Chansonabend: Duo Pfeffer und Likör begeisterte das Gilserberger Hochland

Einblicke in die Frauenseele

Musik und Schauspielerei: Claire Raiber (links) und Kristin de Oliveira hießen das Publikum in ihrem Salon der 1920er-Jahre willkommen. Foto: Mühling

Gilserberg. Erwartungsvoll versammelten sich am Samstagabend 150 Gäste im ausverkauften Saal des Landgasthofes Steller in Gilserberg zu einem Chansonabend der besonderen Art. Und sie wurden nicht enttäuscht.

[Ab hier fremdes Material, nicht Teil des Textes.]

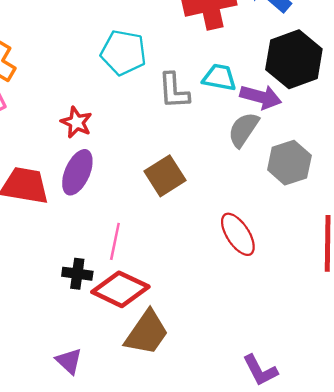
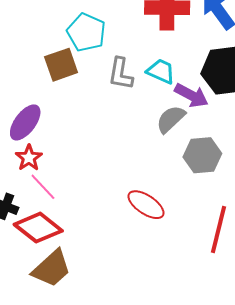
red star: (76, 122) -> (29, 158), moved
brown square: (165, 176) -> (61, 65), moved
red ellipse: (238, 234) -> (146, 205), turned -36
pink line: (115, 241) -> (43, 187), turned -68

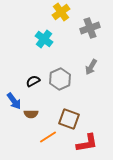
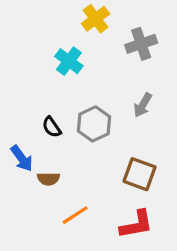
black semicircle: (33, 81) -> (52, 127), turned -96
brown square: (69, 119) -> (140, 174), moved

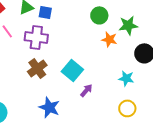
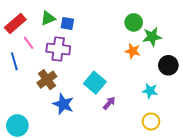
green circle: (99, 15) -> (134, 22), moved
brown cross: (37, 68) -> (47, 80), moved
blue star: (49, 107) -> (63, 104), moved

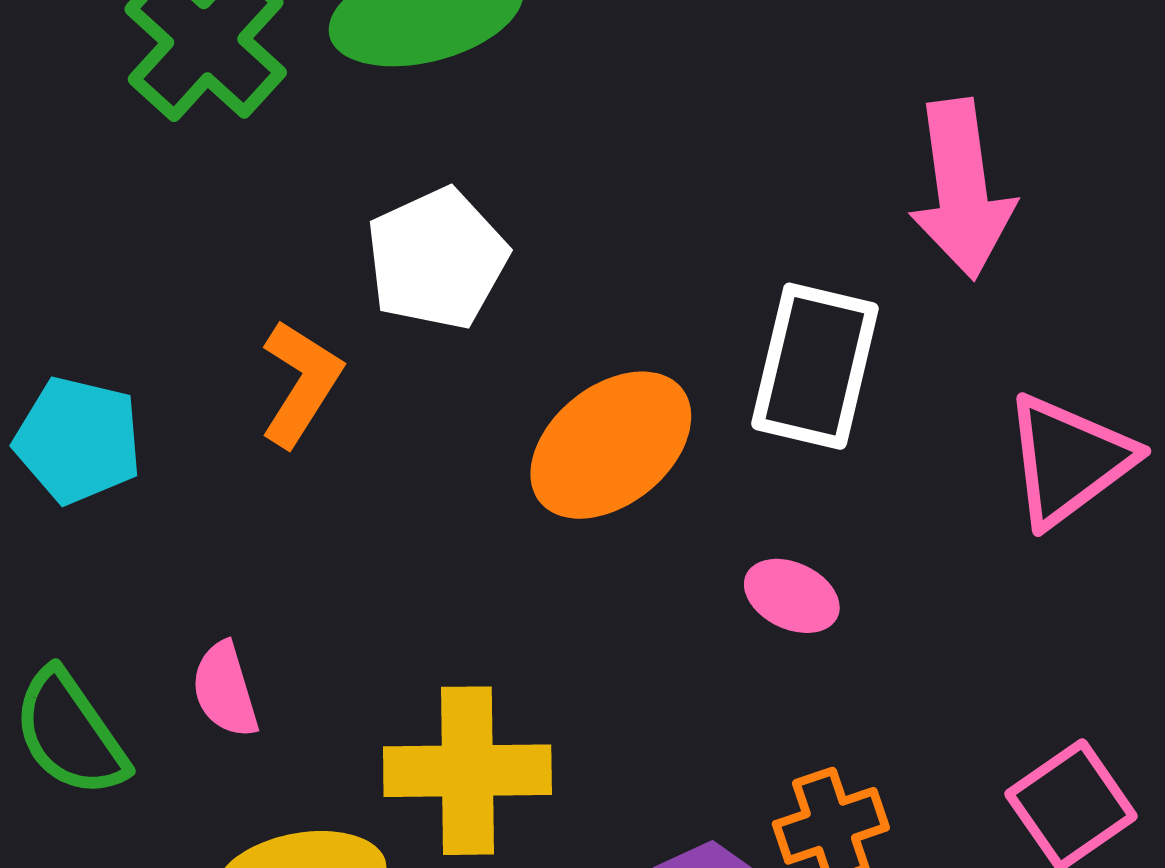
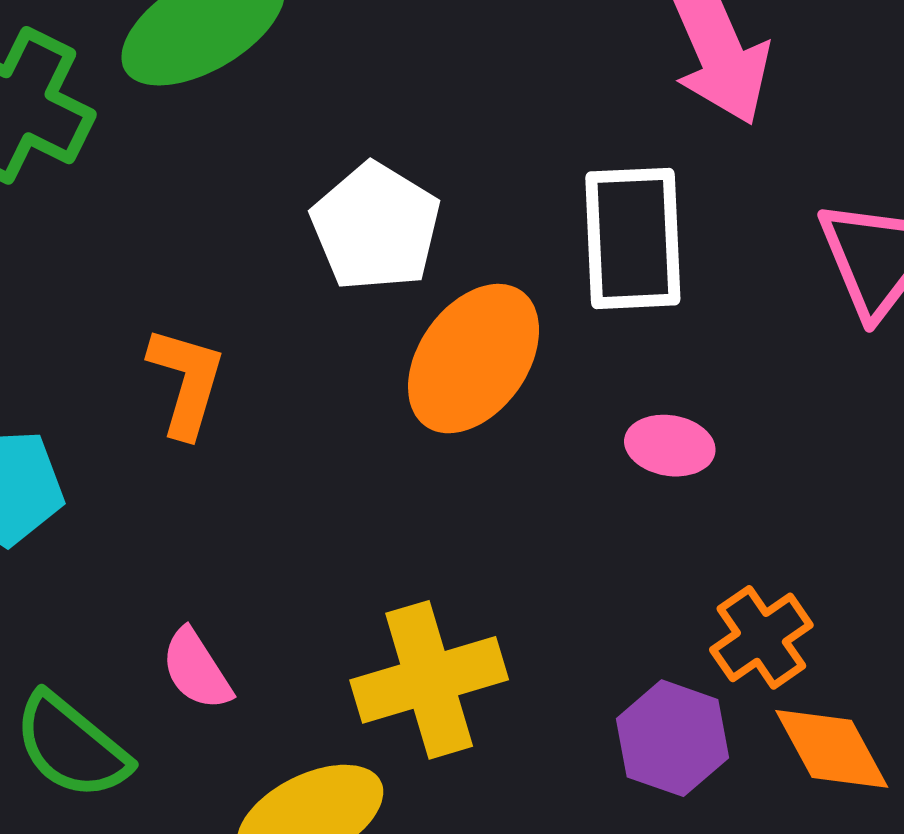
white pentagon: (437, 259) -> (376, 227), moved

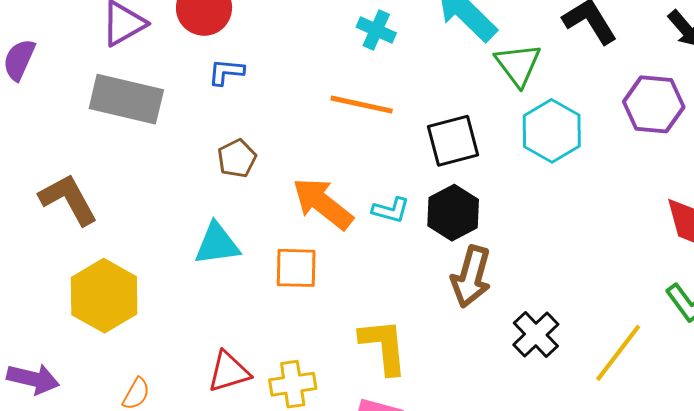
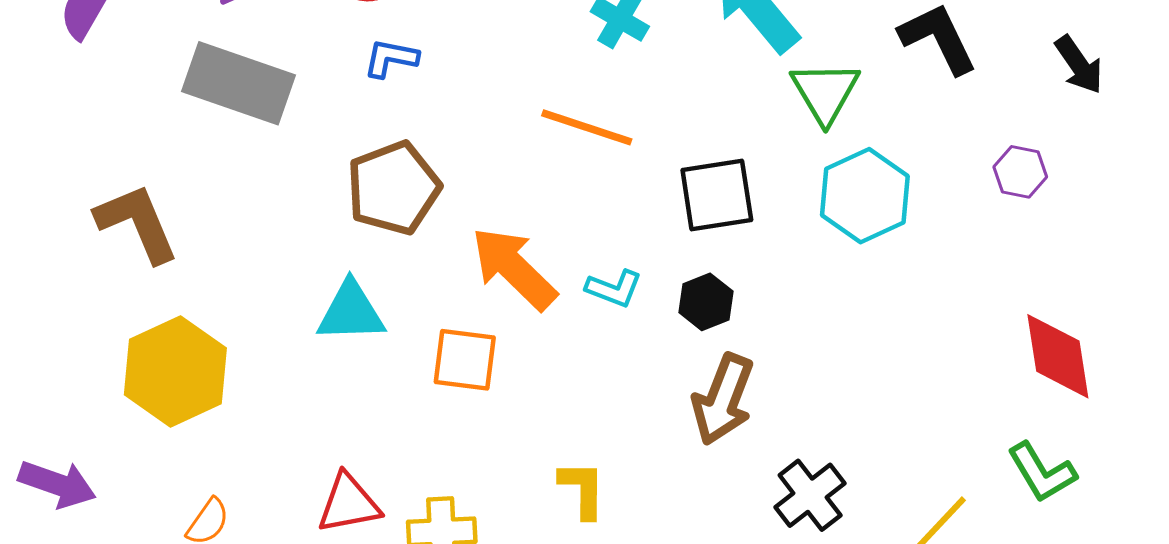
purple hexagon: (654, 104) -> (1020, 172), size x0.6
brown pentagon: (237, 158) -> (393, 188), size x1.6
black hexagon: (453, 213) -> (706, 302), size x0.7
yellow L-shape: (384, 346) -> (582, 489), size x0.7

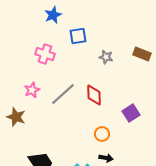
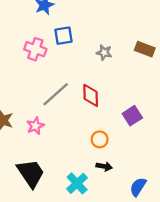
blue square: (78, 36) -> (64, 36), moved
pink star: (32, 90) -> (35, 126), moved

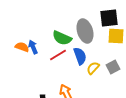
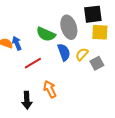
red line: (58, 55) -> (33, 63), moved
yellow semicircle: (93, 68) -> (82, 54), moved

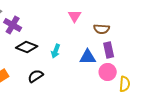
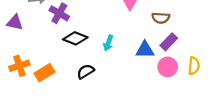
purple rectangle: (109, 50) -> (169, 42), turned 56
yellow semicircle: (125, 84) -> (194, 66), moved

Die beiden Musikerinnen Kristin de Oliveira und Claire Raiber entführten auf unterhaltsame Weise ihr Publikum in das Berlin der 1920er- Jahre. Manchmal kokett, manchmal bierernst und manchmal auch mit leisen Tönen erzählten sie kleine Geschichten über mondäne Damen, sinnierten über die Beziehung zwischen Mann und Frau und berichteten über die Erlebnisse einer Barfrau.

Dabei waren allein die Stimmen, die nicht unterschiedlicher sein konnten und doch anrührend harmonierten, ein Genuss. Der fliegende Wechsel am Piano während eines Liedbeitrages unterstrich die Virtuosität der beiden Musikerinnen. Lieder wie „Benjamin, ich hab nichts anzuziehen!“ oder „Ich weiß nicht, zu wem ich gehöre“ gaben tiefe Einblicke in die Seele der Frau.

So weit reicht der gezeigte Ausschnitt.